As I said before, I spend a lot of time away from the computers and simply did my writings without computer influence due to family concerns. And when I was first begin being introduced to the public 90% of my marketing was done in person. Seeing this situation at hand, I am glad I started out meeting and greeting readers in person. Or it would’ve been much harder to get my work out there.
I have seen well-know authors books sitting with scarce reviews.
I guess the old snail mail kind of reviewing doesn’t exist anymore. Well, I have not done it in years, so I wouldn’t know. I hadn’t realized the reviewing market had changed so much.
Some are blaming Indie publishing for this plight but I don’t think that’s the case. I have read many Indie authors who wrote very intriguing books.
Before she started studying book reviews, Phillipa Chong once worked to procure them.
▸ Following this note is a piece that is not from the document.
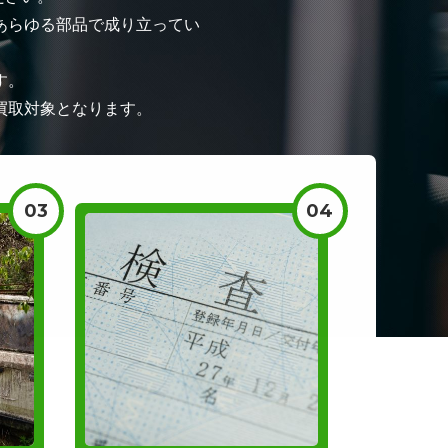
あらゆる部品で成り立ってい
す。
買取対象となります。
03
04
Chong interned at a Canadian publishing house during college, and quickly learned that book reviews were everything. “There was a sense that if you didn’t get a book review, your title was going to die on the vine,” she told me.
By the time she finished her doctoral studies in 2014, the landscape for book reviews had changed. Just as Rotten Tomatoes and Yelp did for film and restaurant criticism, Amazon and Goodreads democratized who could review books. “Suddenly, the debate was about whether we needed critics at all,” Chong says. “It was such a stark difference from my experience with critics during my internship. I wanted to figure out how those two storylines fit together.”
But to go back to the idea of authenticity and trust, this is just as much if not more of an issue for reviews on places like Goodreads and Amazon. Who is booklover123? Is it the author’s aunt? Agent? An ex-student who feels he deserved an “A”? Remember in 2004 when Amazon accidentally listed the identity of anonymous posters? It turned out that many reviews were generated by people using fake identities to boost or depress the ratings of books, something called “sockpuppeting.” There are personal and professional consequences to critics that actually facilitate a particular professionalism and integrity. Yes, it may be surprising to some that worrying about how other writers will respond to their reviews is part of how critics write their reviews. But it’s also this sense of “peer policing” that keeps most critics on their toes about producing good and work. Though it doesn’t always work …
This maybe the case but why punish the entire industry for the actions of a few. I had to look up what Sockpuppeting was. It is when one person uses an alternate account to pose as a separate person. It’s a form of deception where one person pretends to be others, often to push an agenda or troll an audience.